This page gives an example of how to analyze semantic similarity of text using Google’s pre-trained Universal Sentence Encoder (USE). In this example, I will be using transcribed dialogue from an episode of Parks & Recreation (Season 3, Episode 2 - “Flu Season”). I have two questions that I want to answer with this data example.

  1. How semantically similar are the characters in this episode of Parks & Rec to each other?
  2. How semantically similar is Leslie Knope to her best friend, Ann Perkins?

I’ll be using Python within RStudio to work with the USE. To do this, I first need to make sure some Python libraries are installed. I can do that within an R code chunk. Note: This demo includes both R and Python code chunks.


# R code chunk
library(tidyverse)                    # wrangling and plotting data
library(reticulate)                   # work between R and Python in RStudio
library(reactable)                    # nice tables
library(reactablefmtr)                # format reactable tables
py_config()                           # make sure I'm using my intended python version 
py_install("seaborn")                 # python data visualization library
py_install("tensorflow")              # machine learning library
py_install("tensorflow_hub",pip=T)    # repository of trained machine learning models
py_install("torch",pip=T)             # machine learning and natural language processing library


The first thing I need to do is load some necessary libraries and load the pre-trained USE. This is available online here, but I just have a local copy that I’m calling.


# import necessary libraries
import tensorflow as tf
import tensorflow_hub as hub
import matplotlib.pyplot as plt
import numpy as np
import os
import pandas as pd
import re
import seaborn as sns
import torch
# get pre-trained USE
embed = hub.load("/hschmidt12.github.io/data/universal-sentence-encoder_4")


I also need to load the data frame that contains the transcribed dialogue. This dataset is available on Kaggle here.


# read in episode transcription data
df = pd.read_csv("./data/PaR-s3e02.csv")

# show first 5 rows of data frame
df.head(5)
##        Character                                               Line
## 0    Ann Perkins                 There is a crazy flu going around.
## 1    Ann Perkins  Lots of miserable, dehydrated people with high...
## 2    Ann Perkins  And one of those dehydrated, highfevered, mise...
## 3    Ann Perkins                                      Who hates me.
## 4  April Ludgate                              I want another nurse.

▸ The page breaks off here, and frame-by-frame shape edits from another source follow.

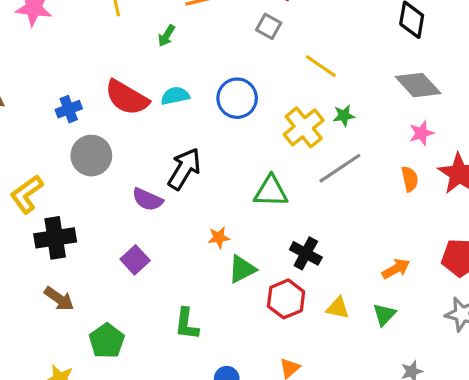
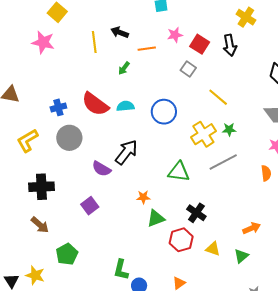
yellow L-shape: (27, 194) -> (27, 141), moved
green L-shape: (187, 324) -> (121, 270), moved

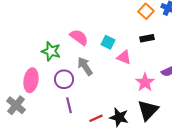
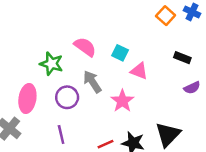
black rectangle: (147, 38) -> (182, 58), moved, turned 32
pink star: (145, 82) -> (122, 101), moved
purple line: (69, 105) -> (61, 135), moved

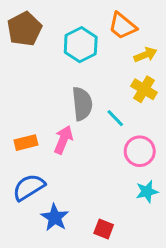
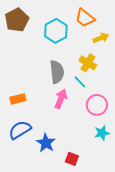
yellow cross: (144, 89) -> (88, 63), moved
pink arrow: (63, 140) -> (61, 99), moved
blue star: (55, 217) -> (46, 143), moved

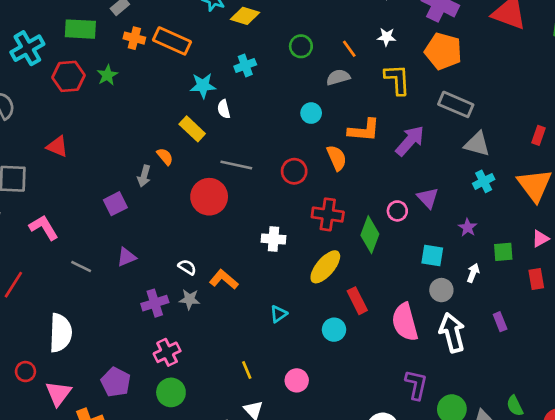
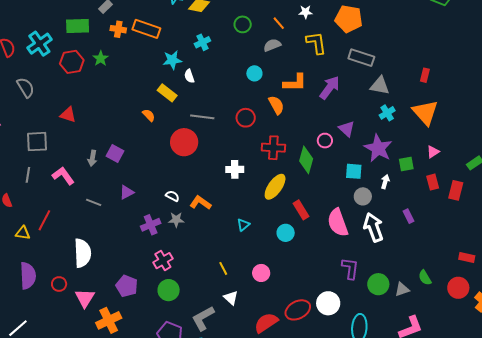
gray arrow: (144, 176) -> (92, 158), moved
purple square: (115, 204) -> (115, 153), turned -30
purple star: (468, 228) -> (378, 148), size x2.0

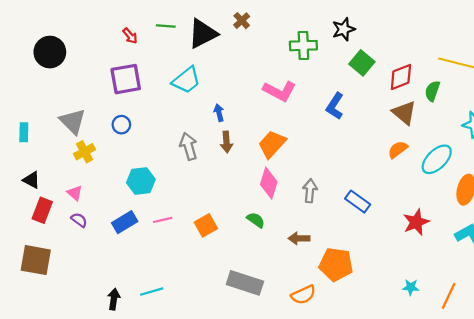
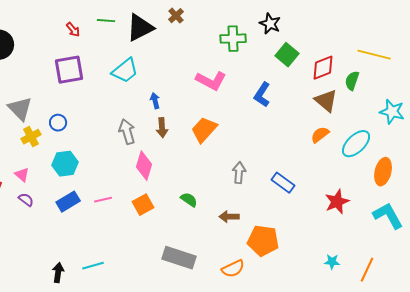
black star: (344, 29) -> (270, 24), turned -30
blue circle: (121, 125) -> (58, 123), moved
cyan hexagon: (141, 181) -> (65, 164), moved
pink diamond: (269, 183) -> (144, 166), moved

Once I load the data, I can see that I have two columns – Character which indicates the speaker of the dialogue and Line which tells me what the character said.

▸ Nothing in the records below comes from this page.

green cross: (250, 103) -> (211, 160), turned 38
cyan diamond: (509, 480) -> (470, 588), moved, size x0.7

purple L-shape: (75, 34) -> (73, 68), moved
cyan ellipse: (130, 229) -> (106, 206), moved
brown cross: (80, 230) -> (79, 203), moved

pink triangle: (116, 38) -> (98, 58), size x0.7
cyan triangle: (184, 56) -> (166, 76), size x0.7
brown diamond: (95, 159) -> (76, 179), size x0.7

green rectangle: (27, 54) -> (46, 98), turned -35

# save dialogue as new series
sentences = df.Line

# get list of unique speakers in this episode
speakers = df.Character.unique()

# alphabetize list of speakers
speakers.sort()

# print list of speakers
speakers 
## array(['Andy Dwyer', 'Ann Perkins', 'April Ludgate', 'Ben Wyatt',
##        'Chris Traeger', 'Donna Meagle', 'Extra', 'JJ', 'Jerry Gergich',
##        'Leslie Knope', 'Ron Swanson', 'Tom Haverford'], dtype=object)


Now it’s time to run the dialogue through the USE!

To answer my question about how semantically similar the characters in the episode are to one another, I need to make sure my data is formatted correctly. I need to concatenate all dialogue from the whole episode per speaker. For example, I would take every time Leslie spoke and put all that dialogue into one cell in a new data frame. I need to make sure each of those collections of dialogue are appropriately labeled with the correct speaker too.

Once I have all the dialogue concatenated, I can run the dialogue through my embed function. This function employs the USE and calculates what’s called an embedding. USE converts text into vectors in high-dimensional space (512 dimensions).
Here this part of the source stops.